A major milestone in that project will be the re-flooding of the dock itself.

With the junk cleared and the polluted sludge beneath painstakingly removed, the GDP always knew it needed to sort out a solution to the crude dam that currently provides a bridge over the dock entrance, but also blocks access from the tidal waters of the river.

GDP co-founder and CEO Simon Myers had duly found an off-the-shelf rising bascule bridge from Holland that would do the job – bridging the gap and opening when necessary to let ships in.

Planning permission was applied for and granted. But then something happened.

Bridge designer Thomas Randall-Page
Bridge designer Thomas Randall-Page

“It always starts with a conversation in a pub, doesn’t it?” said Thomas Randall-Page, designer of Cody Dock’s rolling bridge.

“Somebody told me Simon was building a new bridge, that it was a product from Holland and that it wasn’t the most interesting thing.

“I didn’t have any work at the time – I’d just quit my job to set up my own practice and I approached Simon and asked if I could counter-propose something that people would come and visit rather than just walk across.

“He said that would be fine, because they already had planning permission for the other bridge and I was doing it for free.

“Then I went off to help my friend move her canal boat and spent two weeks going through locks and looking at all this amazing Victorian infrastructure – most of it counter-balanced and low energy.

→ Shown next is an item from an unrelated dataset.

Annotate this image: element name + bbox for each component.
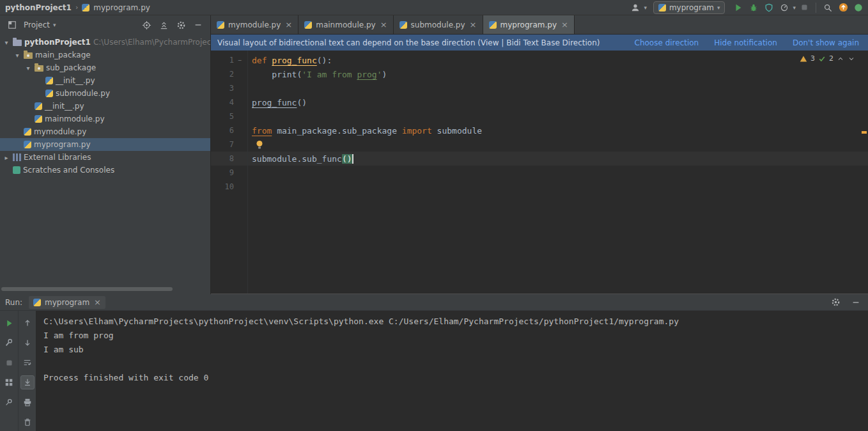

“So I started to think about an opening bridge but one that worked in a way that had never been done before.”

The rolling bridge has now been finished and awaits its official launch
The rolling bridge has now been finished and awaits its official launch

The result was a model for a rolling bridge, produced in partnership with structural engineers Price & Myers.

Operated by a hand crank, the whole structure inverts on tracks, raising the footway high above any ships that want to gain access to the dock.

“In a way it’s the opposite of the bascule bridge, because that’s all hydraulic – like trying to lift something at arm’s length – so a lot of energy goes into it,” said Thomas.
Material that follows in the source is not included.